▸ **Exercise directions**:
From the first line of the data through the line containing "Программные ключи защиты ПО Sentinel SL", transcribe each line exactly. Pictures do not belong in the copy.

=== Section Start ===

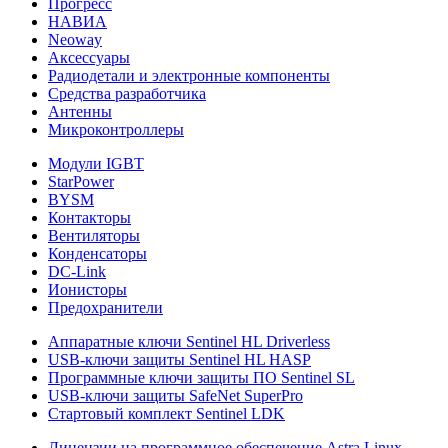
Прогресс
НАВИА
Neoway
Аксессуары
Радиодетали и электронные компоненты
Средства разработчика
Антенны
Микроконтроллеры
Модули IGBT
StarPower
BYSM
Контакторы
Вентиляторы
Конденсаторы
DC-Link
Ионисторы
Предохранители
Аппаратные ключи Sentinel HL Driverless
USB-ключи защиты Sentinel HL HASP
Программные ключи защиты ПО Sentinel SL
USB-ключи защиты SafeNet SuperPro
Стартовый комплект Sentinel LDK
Лицензии на программное обеспечение Astra Linux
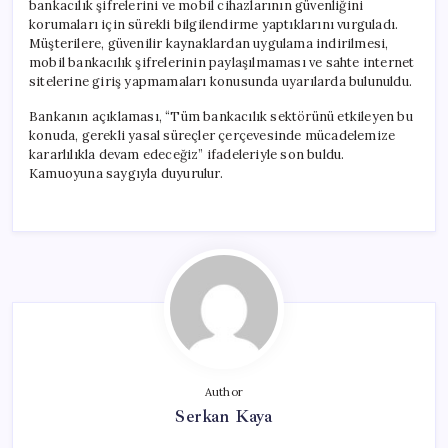
bankacılık şifrelerini ve mobil cihazlarının güvenliğini
korumaları için sürekli bilgilendirme yaptıklarını vurguladı.
Müşterilere, güvenilir kaynaklardan uygulama indirilmesi,
mobil bankacılık şifrelerinin paylaşılmaması ve sahte internet
sitelerine giriş yapmamaları konusunda uyarılarda bulunuldu.
Bankanın açıklaması, “Tüm bankacılık sektörünü etkileyen bu
konuda, gerekli yasal süreçler çerçevesinde mücadelemize
kararlılıkla devam edeceğiz” ifadeleriyle son buldu.
Kamuoyuna saygıyla duyurulur.
Author
Serkan Kaya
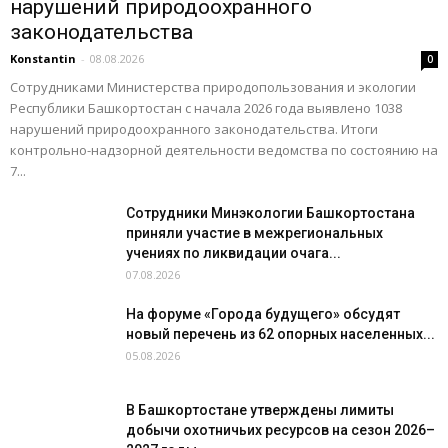
нарушений природоохранного
законодательства
Konstantin
-
08.08.2026
0
Сотрудниками Министерства природопользования и экологии
Республики Башкортостан с начала 2026 года выявлено 1038
нарушений природоохранного законодательства. Итоги
контрольно-надзорной деятельности ведомства по состоянию на
7...
Сотрудники Минэкологии Башкортостана
приняли участие в межрегиональных
учениях по ликвидации очага...
07.08.2026
На форуме «Города будущего» обсудят
новый перечень из 62 опорных населенных...
05.08.2026
В Башкортостане утверждены лимиты
добычи охотничьих ресурсов на сезон 2026–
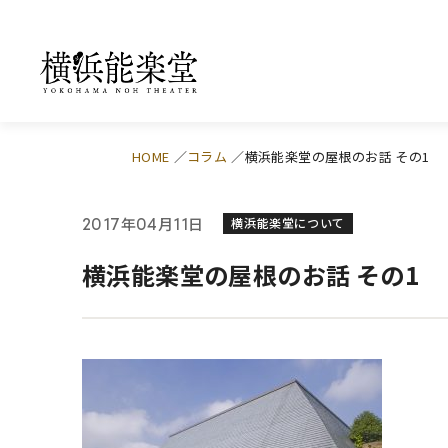
HOME
コラム
横浜能楽堂の屋根のお話 その1
年
月
日
2017
04
11
横浜能楽堂について
横浜能楽堂の屋根のお話 その1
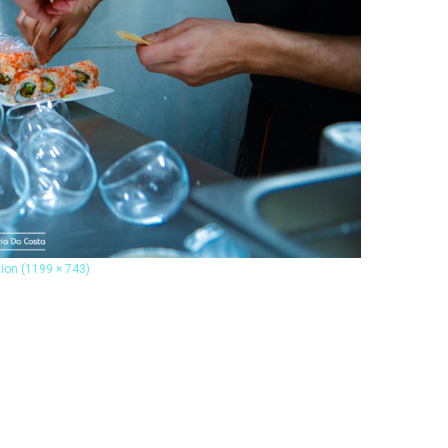
tion (1199 × 743)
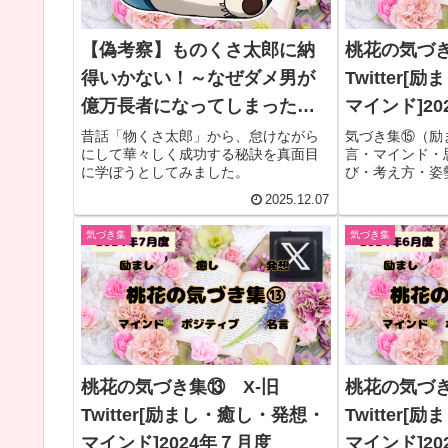
【偽考察】ものくさ太郎に納
桃花の気づき
得いかない！～なぜダメ男が
Twitter
億万長者になってしまったの
マインド]20
か～
昔話「物くさ太郎」から、怠けながら
気づき集⑮（励
にして華々しく成功する秘訣を真面目
言・マインド・
に学ぼうとしてみました。
び・考え方・姿
2025.12.07
気づき集
気づき集
桃花の気づき集⑬ X-旧
桃花の気づき
Twitter[励まし・癒し・発想・
Twitter
マインド]2024年７月度
マインド]20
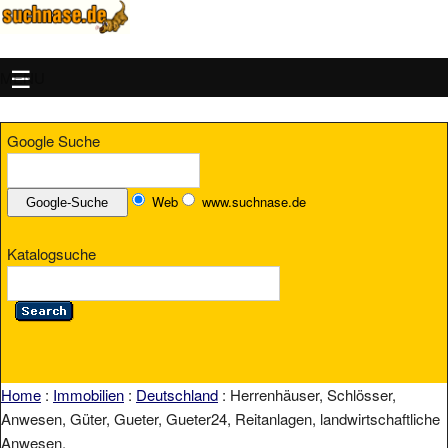
MENU
Google Suche
Web
www.suchnase.de
Katalogsuche
Home
:
Immobilien
:
Deutschland
: Herrenhäuser, Schlösser,
Anwesen, Güter, Gueter, Gueter24, Reitanlagen, landwirtschaftliche
Anwesen,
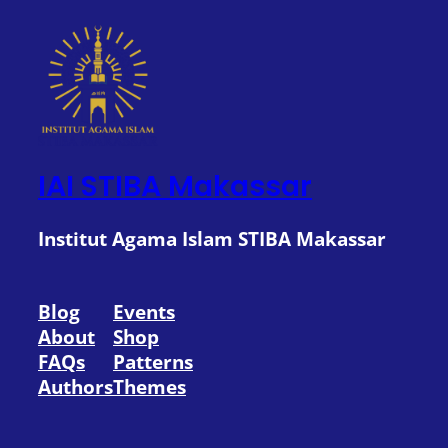
IAI STIBA Makassar
Institut Agama Islam STIBA Makassar
Blog
Events
About
Shop
FAQs
Patterns
Authors
Themes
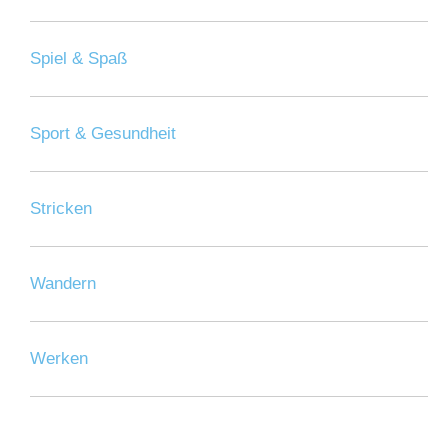
Spiel & Spaß
Sport & Gesundheit
Stricken
Wandern
Werken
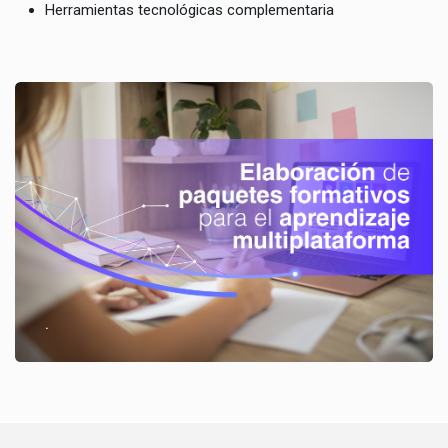
Herramientas tecnológicas complementaria
.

=== Section End ===

▸ **Expected answer**:
Прогресс
НАВИА
Neoway
Аксессуары
Радиодетали и электронные компоненты
Средства разработчика
Антенны
Микроконтроллеры
Модули IGBT
StarPower
BYSM
Контакторы
Вентиляторы
Конденсаторы
DC-Link
Ионисторы
Предохранители
Аппаратные ключи Sentinel HL Driverless
USB-ключи защиты Sentinel HL HASP
Программные ключи защиты ПО Sentinel SL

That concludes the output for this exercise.